Mary Germany (Cont…)

And God holds me forever

In the restaurant we were still about 40 people on a huge long table, and there was only one free seat next to me – although it was very late at night, suddenly a young woman came to us from the room and sat down right next to me: we understood right away and since both of us were bored, we went to fresh air and I felt I would have ever known her.

She told me that had happened to her something very strange: she had for this Saturday evening 3 opportunities for appointments and all had cancelled her – and she told me that something like this would have been never happen to her before – and so she would have only had one option: to come to the single meeting in Mainz , because she wanted to meet an old friend from Vienna, who was also with us – but actually she would not even directly come into the restaurant, because she wanted to meet her friend outside the restaurant when everything was over – but as we were sitting longer than planned inside they had just come directly to us in the restaurant.

After 2 weeks, she wrote me an email and asked me if we could go for a drink together in Mainz.
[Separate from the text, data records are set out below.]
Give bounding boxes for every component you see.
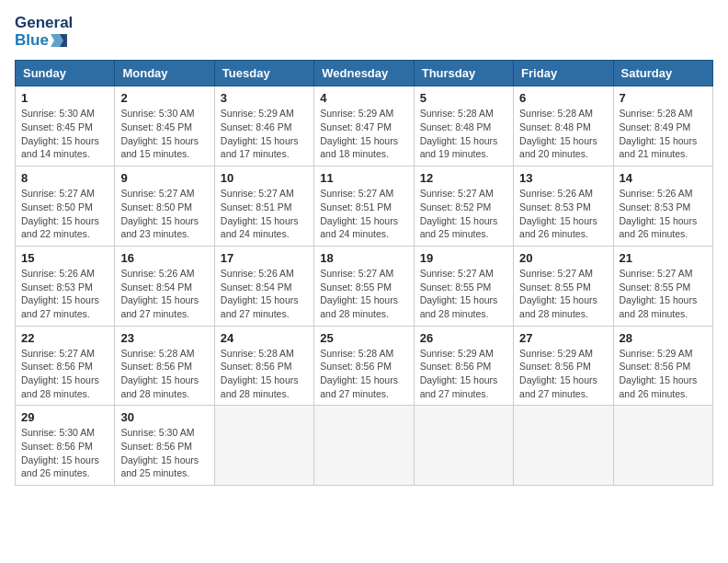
calendar-day-cell: 14Sunrise: 5:26 AMSunset: 8:53 PMDayligh… [613, 167, 712, 247]
day-info: Sunrise: 5:27 AMSunset: 8:55 PMDaylight:… [320, 267, 407, 321]
day-info: Sunrise: 5:27 AMSunset: 8:51 PMDaylight:… [320, 187, 407, 241]
day-number: 19 [420, 251, 507, 265]
day-info: Sunrise: 5:28 AMSunset: 8:48 PMDaylight:… [519, 107, 607, 161]
weekday-header-tuesday: Tuesday [214, 61, 313, 86]
day-number: 17 [221, 251, 308, 265]
day-number: 30 [120, 410, 208, 424]
day-info: Sunrise: 5:29 AMSunset: 8:56 PMDaylight:… [420, 347, 507, 401]
weekday-header-monday: Monday [115, 61, 214, 86]
day-info: Sunrise: 5:29 AMSunset: 8:46 PMDaylight:… [221, 107, 308, 161]
calendar-week-row: 29Sunrise: 5:30 AMSunset: 8:56 PMDayligh… [16, 406, 713, 486]
day-info: Sunrise: 5:30 AMSunset: 8:56 PMDaylight:… [21, 426, 108, 480]
day-number: 14 [620, 171, 707, 185]
day-info: Sunrise: 5:29 AMSunset: 8:47 PMDaylight:… [320, 107, 407, 161]
day-info: Sunrise: 5:27 AMSunset: 8:52 PMDaylight:… [420, 187, 507, 241]
day-number: 3 [221, 91, 308, 105]
calendar-day-cell: 6Sunrise: 5:28 AMSunset: 8:48 PMDaylight… [514, 86, 613, 167]
calendar-table: SundayMondayTuesdayWednesdayThursdayFrid… [15, 60, 713, 486]
day-number: 8 [21, 171, 108, 185]
calendar-day-cell: 22Sunrise: 5:27 AMSunset: 8:56 PMDayligh… [16, 326, 115, 406]
day-number: 16 [120, 251, 208, 265]
day-number: 26 [420, 331, 507, 345]
weekday-header-sunday: Sunday [16, 61, 115, 86]
day-number: 9 [120, 171, 208, 185]
calendar-day-cell: 7Sunrise: 5:28 AMSunset: 8:49 PMDaylight… [613, 86, 712, 167]
calendar-day-cell: 13Sunrise: 5:26 AMSunset: 8:53 PMDayligh… [514, 167, 613, 247]
calendar-day-cell: 24Sunrise: 5:28 AMSunset: 8:56 PMDayligh… [214, 326, 313, 406]
calendar-day-cell: 11Sunrise: 5:27 AMSunset: 8:51 PMDayligh… [314, 167, 414, 247]
calendar-week-row: 22Sunrise: 5:27 AMSunset: 8:56 PMDayligh… [16, 326, 713, 406]
day-info: Sunrise: 5:28 AMSunset: 8:56 PMDaylight:… [120, 347, 208, 401]
calendar-day-cell: 15Sunrise: 5:26 AMSunset: 8:53 PMDayligh… [16, 246, 115, 326]
calendar-day-cell: 29Sunrise: 5:30 AMSunset: 8:56 PMDayligh… [16, 406, 115, 486]
logo-arrow-icon [51, 34, 67, 47]
day-info: Sunrise: 5:29 AMSunset: 8:56 PMDaylight:… [620, 347, 707, 401]
day-info: Sunrise: 5:27 AMSunset: 8:55 PMDaylight:… [420, 267, 507, 321]
calendar-day-cell: 8Sunrise: 5:27 AMSunset: 8:50 PMDaylight… [16, 167, 115, 247]
day-info: Sunrise: 5:26 AMSunset: 8:53 PMDaylight:… [519, 187, 607, 241]
page-header: General Blue [15, 15, 713, 49]
weekday-header-row: SundayMondayTuesdayWednesdayThursdayFrid… [16, 61, 713, 86]
day-info: Sunrise: 5:27 AMSunset: 8:51 PMDaylight:… [221, 187, 308, 241]
day-number: 6 [519, 91, 607, 105]
day-number: 5 [420, 91, 507, 105]
calendar-day-cell: 20Sunrise: 5:27 AMSunset: 8:55 PMDayligh… [514, 246, 613, 326]
day-info: Sunrise: 5:28 AMSunset: 8:56 PMDaylight:… [320, 347, 407, 401]
calendar-day-cell: 12Sunrise: 5:27 AMSunset: 8:52 PMDayligh… [414, 167, 513, 247]
day-info: Sunrise: 5:28 AMSunset: 8:56 PMDaylight:… [221, 347, 308, 401]
day-number: 25 [320, 331, 407, 345]
day-info: Sunrise: 5:28 AMSunset: 8:48 PMDaylight:… [420, 107, 507, 161]
logo: General Blue [15, 15, 73, 49]
day-number: 15 [21, 251, 108, 265]
calendar-day-cell: 23Sunrise: 5:28 AMSunset: 8:56 PMDayligh… [115, 326, 214, 406]
calendar-day-cell: 19Sunrise: 5:27 AMSunset: 8:55 PMDayligh… [414, 246, 513, 326]
calendar-week-row: 8Sunrise: 5:27 AMSunset: 8:50 PMDaylight… [16, 167, 713, 247]
calendar-day-cell: 18Sunrise: 5:27 AMSunset: 8:55 PMDayligh… [314, 246, 414, 326]
calendar-day-cell: 5Sunrise: 5:28 AMSunset: 8:48 PMDaylight… [414, 86, 513, 167]
calendar-day-cell: 21Sunrise: 5:27 AMSunset: 8:55 PMDayligh… [613, 246, 712, 326]
calendar-day-cell: 27Sunrise: 5:29 AMSunset: 8:56 PMDayligh… [514, 326, 613, 406]
calendar-day-cell: 2Sunrise: 5:30 AMSunset: 8:45 PMDaylight… [115, 86, 214, 167]
calendar-day-cell: 17Sunrise: 5:26 AMSunset: 8:54 PMDayligh… [214, 246, 313, 326]
day-number: 29 [21, 410, 108, 424]
day-number: 20 [519, 251, 607, 265]
day-number: 28 [620, 331, 707, 345]
logo-blue: Blue [15, 32, 73, 50]
calendar-day-cell: 16Sunrise: 5:26 AMSunset: 8:54 PMDayligh… [115, 246, 214, 326]
day-info: Sunrise: 5:26 AMSunset: 8:54 PMDaylight:… [120, 267, 208, 321]
calendar-day-cell: 3Sunrise: 5:29 AMSunset: 8:46 PMDaylight… [214, 86, 313, 167]
calendar-day-cell [613, 406, 712, 486]
day-info: Sunrise: 5:26 AMSunset: 8:53 PMDaylight:… [21, 267, 108, 321]
day-info: Sunrise: 5:26 AMSunset: 8:54 PMDaylight:… [221, 267, 308, 321]
day-number: 27 [519, 331, 607, 345]
day-number: 21 [620, 251, 707, 265]
day-info: Sunrise: 5:27 AMSunset: 8:56 PMDaylight:… [21, 347, 108, 401]
weekday-header-friday: Friday [514, 61, 613, 86]
calendar-day-cell [314, 406, 414, 486]
calendar-day-cell: 25Sunrise: 5:28 AMSunset: 8:56 PMDayligh… [314, 326, 414, 406]
day-number: 7 [620, 91, 707, 105]
day-number: 2 [120, 91, 208, 105]
day-number: 18 [320, 251, 407, 265]
calendar-week-row: 15Sunrise: 5:26 AMSunset: 8:53 PMDayligh… [16, 246, 713, 326]
calendar-day-cell: 10Sunrise: 5:27 AMSunset: 8:51 PMDayligh… [214, 167, 313, 247]
day-number: 11 [320, 171, 407, 185]
day-info: Sunrise: 5:26 AMSunset: 8:53 PMDaylight:… [620, 187, 707, 241]
day-info: Sunrise: 5:27 AMSunset: 8:50 PMDaylight:… [120, 187, 208, 241]
logo-wordmark: General Blue [15, 15, 73, 49]
day-info: Sunrise: 5:29 AMSunset: 8:56 PMDaylight:… [519, 347, 607, 401]
weekday-header-wednesday: Wednesday [314, 61, 414, 86]
day-number: 4 [320, 91, 407, 105]
calendar-day-cell: 9Sunrise: 5:27 AMSunset: 8:50 PMDaylight… [115, 167, 214, 247]
weekday-header-thursday: Thursday [414, 61, 513, 86]
day-info: Sunrise: 5:28 AMSunset: 8:49 PMDaylight:… [620, 107, 707, 161]
logo-general: General [15, 15, 73, 32]
calendar-day-cell [214, 406, 313, 486]
day-number: 22 [21, 331, 108, 345]
calendar-day-cell: 1Sunrise: 5:30 AMSunset: 8:45 PMDaylight… [16, 86, 115, 167]
day-number: 10 [221, 171, 308, 185]
day-info: Sunrise: 5:30 AMSunset: 8:56 PMDaylight:… [120, 426, 208, 480]
day-number: 1 [21, 91, 108, 105]
day-number: 13 [519, 171, 607, 185]
calendar-day-cell: 4Sunrise: 5:29 AMSunset: 8:47 PMDaylight… [314, 86, 414, 167]
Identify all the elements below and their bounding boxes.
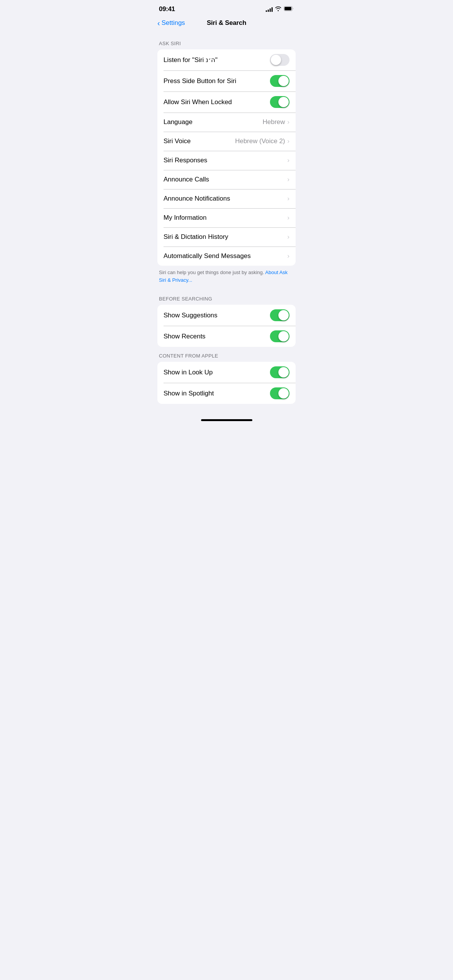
ask-siri-card: Listen for "Siri ה׳נ" Press Side Button … [157, 49, 296, 266]
siri-responses-row[interactable]: Siri Responses › [157, 151, 296, 170]
allow-locked-row[interactable]: Allow Siri When Locked [157, 91, 296, 113]
my-information-label: My Information [164, 214, 287, 222]
signal-icon [266, 7, 273, 12]
listen-siri-row[interactable]: Listen for "Siri ה׳נ" [157, 49, 296, 70]
content-from-apple-card: Show in Look Up Show in Spotlight [157, 362, 296, 404]
siri-responses-chevron-icon: › [287, 157, 289, 164]
announce-calls-chevron-icon: › [287, 176, 289, 183]
siri-responses-label: Siri Responses [164, 157, 287, 164]
show-spotlight-toggle[interactable] [270, 387, 289, 399]
siri-dictation-history-row[interactable]: Siri & Dictation History › [157, 227, 296, 247]
siri-dictation-label: Siri & Dictation History [164, 233, 287, 241]
auto-send-messages-row[interactable]: Automatically Send Messages › [157, 247, 296, 266]
before-searching-section-label: BEFORE SEARCHING [151, 290, 302, 305]
show-suggestions-label: Show Suggestions [164, 312, 270, 319]
allow-locked-toggle[interactable] [270, 96, 289, 108]
siri-voice-row[interactable]: Siri Voice Hebrew (Voice 2) › [157, 132, 296, 151]
show-spotlight-thumb [278, 388, 289, 399]
listen-siri-thumb [271, 55, 281, 65]
auto-send-chevron-icon: › [287, 252, 289, 260]
show-recents-toggle[interactable] [270, 330, 289, 342]
home-indicator [151, 416, 302, 423]
back-button[interactable]: ‹ Settings [157, 19, 185, 27]
show-recents-label: Show Recents [164, 333, 270, 340]
show-recents-thumb [278, 331, 289, 341]
show-look-up-row[interactable]: Show in Look Up [157, 362, 296, 383]
siri-voice-label: Siri Voice [164, 137, 235, 145]
press-side-thumb [278, 76, 289, 86]
home-indicator-bar [201, 419, 252, 421]
status-time: 09:41 [159, 5, 175, 13]
language-row[interactable]: Language Hebrew › [157, 113, 296, 132]
ask-siri-footer: Siri can help you get things done just b… [151, 266, 302, 290]
my-information-chevron-icon: › [287, 214, 289, 222]
announce-calls-label: Announce Calls [164, 176, 287, 183]
language-label: Language [164, 118, 263, 126]
press-side-label: Press Side Button for Siri [164, 77, 270, 85]
show-recents-row[interactable]: Show Recents [157, 326, 296, 347]
siri-dictation-chevron-icon: › [287, 233, 289, 241]
siri-voice-value: Hebrew (Voice 2) [235, 137, 285, 145]
announce-calls-row[interactable]: Announce Calls › [157, 170, 296, 189]
show-suggestions-row[interactable]: Show Suggestions [157, 305, 296, 326]
show-look-up-label: Show in Look Up [164, 369, 270, 376]
show-look-up-toggle[interactable] [270, 366, 289, 378]
wifi-icon [275, 6, 281, 13]
nav-bar: ‹ Settings Siri & Search [151, 16, 302, 31]
allow-locked-label: Allow Siri When Locked [164, 98, 270, 106]
page-title: Siri & Search [207, 19, 246, 27]
press-side-row[interactable]: Press Side Button for Siri [157, 70, 296, 91]
show-spotlight-row[interactable]: Show in Spotlight [157, 383, 296, 404]
siri-voice-chevron-icon: › [287, 137, 289, 145]
language-value: Hebrew [263, 118, 285, 126]
listen-siri-toggle[interactable] [270, 54, 289, 66]
status-icons [266, 6, 294, 13]
back-chevron-icon: ‹ [157, 19, 160, 27]
allow-locked-thumb [278, 97, 289, 107]
battery-icon [284, 6, 294, 13]
announce-notifications-row[interactable]: Announce Notifications › [157, 189, 296, 208]
content-from-apple-section-label: CONTENT FROM APPLE [151, 347, 302, 362]
show-suggestions-toggle[interactable] [270, 309, 289, 321]
auto-send-messages-label: Automatically Send Messages [164, 252, 287, 260]
announce-notifications-label: Announce Notifications [164, 195, 287, 203]
language-chevron-icon: › [287, 118, 289, 126]
before-searching-card: Show Suggestions Show Recents [157, 305, 296, 347]
announce-notifications-chevron-icon: › [287, 195, 289, 203]
back-label: Settings [162, 19, 185, 27]
svg-rect-1 [285, 7, 291, 10]
ask-siri-section-label: ASK SIRI [151, 34, 302, 49]
my-information-row[interactable]: My Information › [157, 208, 296, 227]
status-bar: 09:41 [151, 0, 302, 16]
show-suggestions-thumb [278, 310, 289, 320]
press-side-toggle[interactable] [270, 75, 289, 87]
listen-siri-label: Listen for "Siri ה׳נ" [164, 56, 270, 64]
show-spotlight-label: Show in Spotlight [164, 390, 270, 397]
show-look-up-thumb [278, 367, 289, 377]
I directly agreed and we went to an oriental bar – after a short time we got to the theme of Catholic faith. Entire 7 hours I hung on every word – but I must say, that was such a shock conversion … I really knew nothing at all and she told me that there are Marian apparitions, that the devil really exists and about his plans, his machinations (that he hates conversions and that he wants to win souls by using the sin) – further she told me about “the chip” (how it is written in the Revelation of St. John).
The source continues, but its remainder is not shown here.